Material supplied section start

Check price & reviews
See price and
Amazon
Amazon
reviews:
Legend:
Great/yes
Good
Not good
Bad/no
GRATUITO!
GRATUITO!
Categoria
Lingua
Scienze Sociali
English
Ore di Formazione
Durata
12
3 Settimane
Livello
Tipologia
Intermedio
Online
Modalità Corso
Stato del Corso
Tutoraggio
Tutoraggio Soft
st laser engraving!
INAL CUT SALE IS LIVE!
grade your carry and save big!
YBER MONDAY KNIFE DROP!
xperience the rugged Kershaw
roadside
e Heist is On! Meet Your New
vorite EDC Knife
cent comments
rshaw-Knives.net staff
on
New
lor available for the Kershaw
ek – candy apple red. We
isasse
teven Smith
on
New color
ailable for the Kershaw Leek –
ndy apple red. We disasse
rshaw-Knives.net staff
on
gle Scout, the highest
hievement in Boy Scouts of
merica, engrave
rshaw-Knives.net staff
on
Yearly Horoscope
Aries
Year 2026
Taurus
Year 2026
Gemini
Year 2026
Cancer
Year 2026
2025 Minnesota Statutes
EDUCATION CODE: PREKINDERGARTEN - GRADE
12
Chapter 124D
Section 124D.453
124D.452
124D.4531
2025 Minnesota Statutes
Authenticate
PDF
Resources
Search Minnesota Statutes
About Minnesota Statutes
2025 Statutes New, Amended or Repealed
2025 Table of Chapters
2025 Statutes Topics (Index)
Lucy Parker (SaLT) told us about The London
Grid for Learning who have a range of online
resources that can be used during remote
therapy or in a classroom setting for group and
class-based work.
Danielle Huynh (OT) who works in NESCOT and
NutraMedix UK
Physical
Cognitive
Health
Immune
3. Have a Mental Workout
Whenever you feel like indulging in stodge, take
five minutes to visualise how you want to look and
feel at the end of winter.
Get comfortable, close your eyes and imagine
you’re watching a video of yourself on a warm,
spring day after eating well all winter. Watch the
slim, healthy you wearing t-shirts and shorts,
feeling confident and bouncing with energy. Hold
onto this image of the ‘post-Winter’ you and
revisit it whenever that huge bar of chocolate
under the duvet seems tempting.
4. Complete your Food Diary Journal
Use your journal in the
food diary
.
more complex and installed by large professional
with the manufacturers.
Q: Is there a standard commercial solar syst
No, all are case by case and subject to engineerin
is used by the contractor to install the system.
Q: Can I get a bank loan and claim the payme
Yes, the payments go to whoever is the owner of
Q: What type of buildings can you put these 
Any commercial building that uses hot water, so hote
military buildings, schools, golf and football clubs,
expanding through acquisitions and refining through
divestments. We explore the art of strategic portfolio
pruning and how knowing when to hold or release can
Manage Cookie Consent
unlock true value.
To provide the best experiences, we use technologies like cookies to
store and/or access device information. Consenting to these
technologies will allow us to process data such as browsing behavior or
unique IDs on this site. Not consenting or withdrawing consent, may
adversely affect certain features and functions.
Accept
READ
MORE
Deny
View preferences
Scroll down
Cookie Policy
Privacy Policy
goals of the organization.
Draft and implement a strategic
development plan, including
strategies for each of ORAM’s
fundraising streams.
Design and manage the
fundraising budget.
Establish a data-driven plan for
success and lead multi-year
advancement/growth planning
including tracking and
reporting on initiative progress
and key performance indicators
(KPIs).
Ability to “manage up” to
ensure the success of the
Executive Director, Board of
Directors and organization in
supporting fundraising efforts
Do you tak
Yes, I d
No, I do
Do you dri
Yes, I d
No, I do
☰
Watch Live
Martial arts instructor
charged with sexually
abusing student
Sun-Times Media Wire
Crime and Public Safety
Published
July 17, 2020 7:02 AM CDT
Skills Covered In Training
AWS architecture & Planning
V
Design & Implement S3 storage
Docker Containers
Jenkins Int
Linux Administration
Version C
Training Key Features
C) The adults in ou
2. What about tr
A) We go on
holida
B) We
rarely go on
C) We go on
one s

Material supplied section end

Please go line by line through the records above, copying each one that holds the string "Training".

Skills Covered In Training
Training Key Features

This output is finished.